CSC 523 - Scripting
for Data Science, Fall 2022, Assignment 4 (official).
Assignment 4 due by 11:59 PM on Tuesday November 22 via "make
turnitin". You must test on mcgonagall.
After 11/7 handout class:
As I mentioned in class, in
CSC523Fall2022TimeMIDI_generator.py, lines 198 and 207 in the
original handout pseudo-code:
198 # APPEND the notenum into list
TmovementChannelToTonic[key][0].
207 # APPEND the notenum into list
TmovementChannelToTonic[key][0].
SHOULD SAY:
198 # APPEND the (notenum%12) into
list TmovementChannelToTonic[key][0].
207 # APPEND the (notenum%12) into
list TmovementChannelToTonic[key][0].
That modulo 12 operator has to be in there to discard the octave
(how far up the piano keyboard), which is irrelevant to our
analysis.
Also if you cannot find CSC523Fall2022TimeMIDIOut.sorted.txt.ref,
it is here:
~parson/DataMine/CSC523Fall2022TimeMIDI/CSC523Fall2022TimeMIDIOut.sorted.txt.ref
I fixed both problems & re-zipped the handout .zip file, but
if you got an earlier version, you'll need this info.

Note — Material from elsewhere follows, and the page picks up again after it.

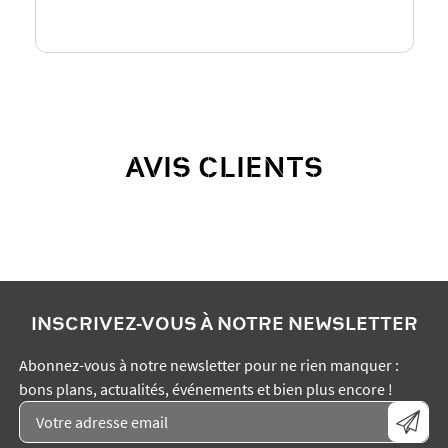
AVIS CLIENTS
INSCRIVEZ-VOUS À NOTRE NEWSLETTER
Abonnez-vous à notre newsletter pour ne rien manquer :
bons plans, actualités, événements et bien plus encore !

1. To get the assignment on
mcgonagall (ssh mcgonagall or ssh kupapcsit01
from acad):
mkdir ~/DataMine #
(This is in your home directory; it may exists if you took one of
my data science courses.)
cd ~/DataMine
cp
~parson/DataMine/CSC523Fall2022TimeMIDI.problem.zip
CSC523Fall2022TimeMIDI.problem.zip
unzip CSC523Fall2022TimeMIDI.problem.zip
cd ./CSC523Fall2022TimeMIDI
make clean test
# This fails on handout code due to
mising code.
# ADDED 11/5 if you
get an error ModuleNotFoundError: No module named
'xgboost', just comment out the import of xgboost.
# Thanks to Bob Elward for
the catch. I updated the handout code late 11/4.
These are the attributes we will use in this analysis in
fall2022concert_train.arff.gz and fall2022concert_test.arff.gz.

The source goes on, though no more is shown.